Dive Brief:
- Lanvin Group reported preliminary, unaudited revenue of 426 million euros for fiscal 2023, or approximately $461 million at current exchange rates, representing a 1% year-over-year increase over its audited 2022 figures, according to a Wednesday press release.
- The company, which only reports on an actual currency exchange rate basis, said that revenue in the APAC region grew 8% “[d]espite challenging conditions,” and additionally said revenue increased 8% and 1% in China and North America, respectively. There was a 2% drop in EMEA revenue.

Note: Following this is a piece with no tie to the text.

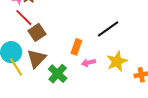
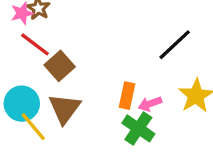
orange rectangle: (76, 47) -> (127, 96), moved
green cross: (58, 74) -> (138, 128), moved

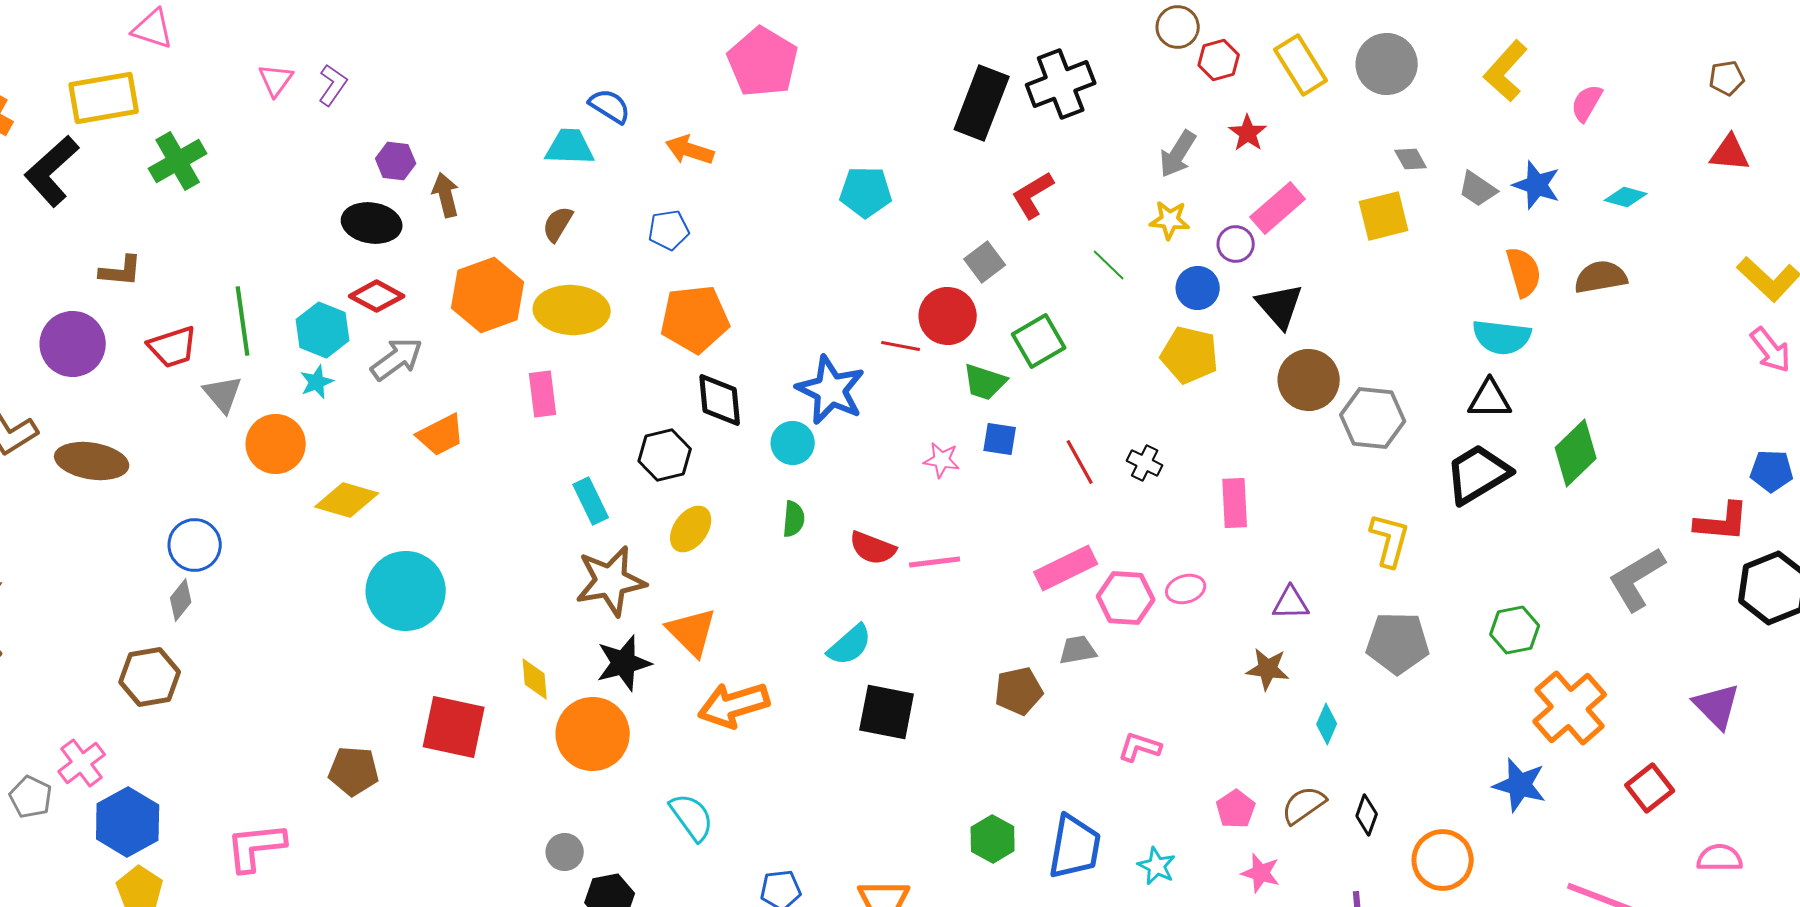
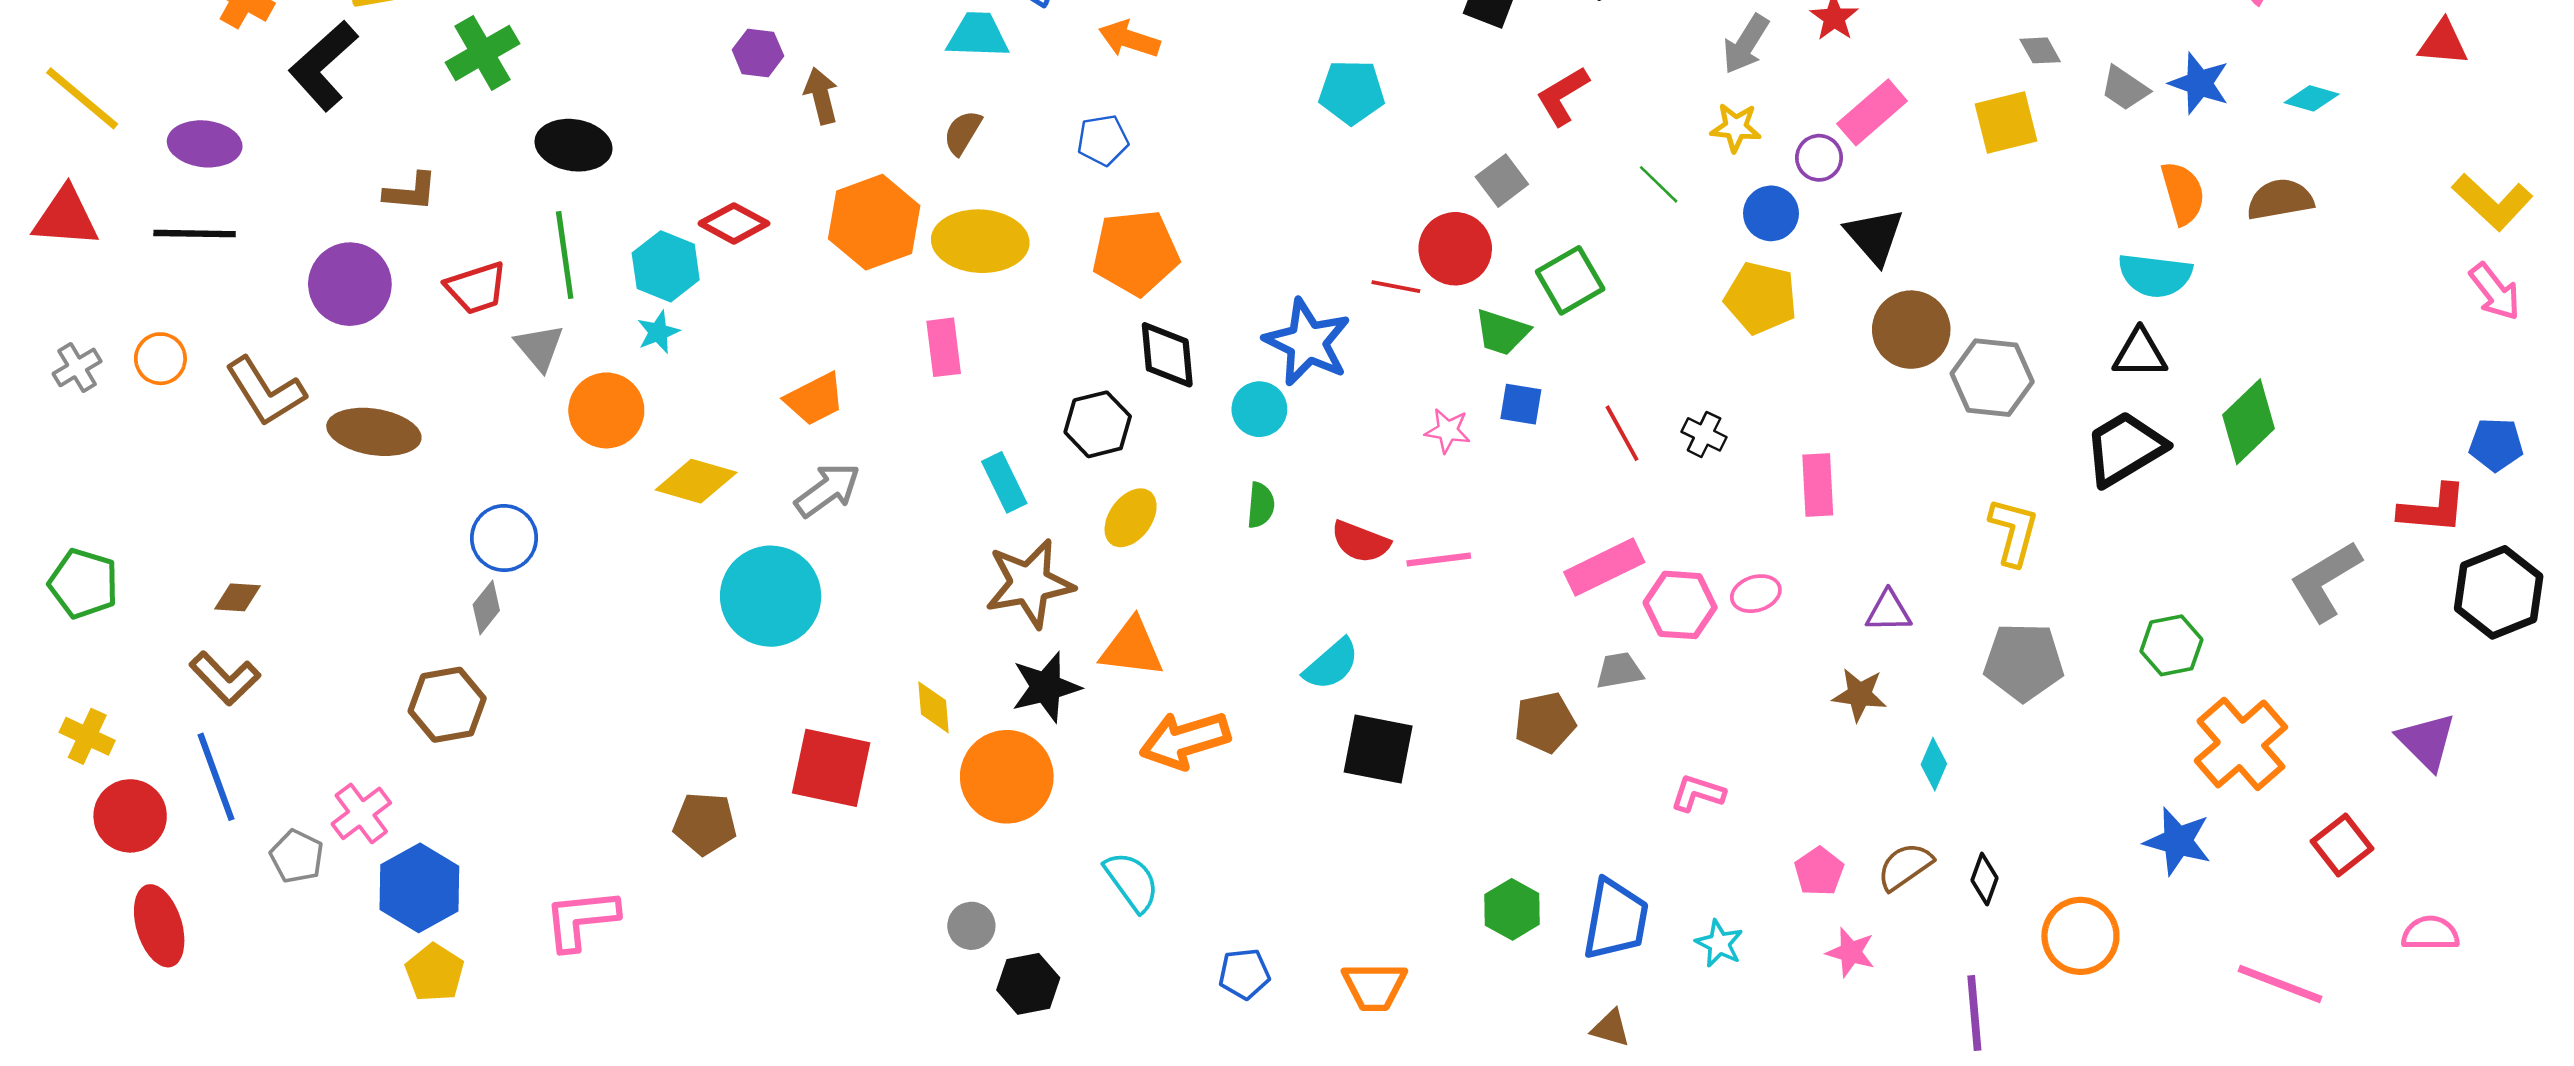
black ellipse: (372, 223) -> (573, 145), moved
gray arrow: (397, 359) -> (827, 490), moved
orange triangle: (692, 632) -> (1132, 648), turned -38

- The company’s flagship Lanvin brand saw a 7% revenue decline for fiscal 2023, including an 11% decline in the first half of the year. The Caruso brand saw a 30% global revenue rise for the year due in part to “expanding its production capacity.” Meanwhile, St. John saw 5% growth, Wolford revenue rose 1%, and Sergio Rossi, which appointed a new CEO in December, was down 4%.
Dive Insight:
Lanvin Group has struggled to keep pace with some of its luxury competitors ever since the departure of Alber Elbaz, who had served as Lanvin’s creative director for 14 years until 2015, and who died in April 2021.
After years of declining sales, the company’s flagship house Lanvin, founded in France in 1889, was purchased by China-based Fosun International in 2018, which rebranded as Lanvin Group later that year.
The Lanvin brand has been without a creative director since the April 2023 departure of Bruno Sialelli, although in June it released a Lanvin Lab collection designed in collaboration with musician Future.
In fiscal 2023, the company closed 12 stores globally, while DTC sales remained flat, per the earnings release. St. John saw a 7% DTC channel growth, and store like-for-like growth for both the St. John and Sergio Rossi brands was up 13% and 6%, respectively.
“2023 was a year full of macroeconomic headwinds and global challenges,” CEO Eric Chan said in the release. “Lanvin Group showed tremendous resilience and continued on its growth trajectory. 2023 was also a year that our group and our brands proved their ability to manage through adverse market conditions and execute their strategy. A softening second half saw the luxury fashion industry in a position it has not been in, in quite some time. Therefore, I am pleased to report that Lanvin Group maintained growth for the year; and I am confident in our management's ability to continue to build upon the foundation we have built on our path to profitability.”
Chan became Lanvin Group CEO following the December departure of Joann Cheng, Lanvin Group’s founding chairman and CEO. Chan had previously been co-chairman of Fosun Group subsidiary Greater Yuyuan Commercial Development Group. When Cheng exited, Huang Zhen, director of Fosun Group and executive director and executive president at Fosun International, was appointed as chairman of Lanvin Group.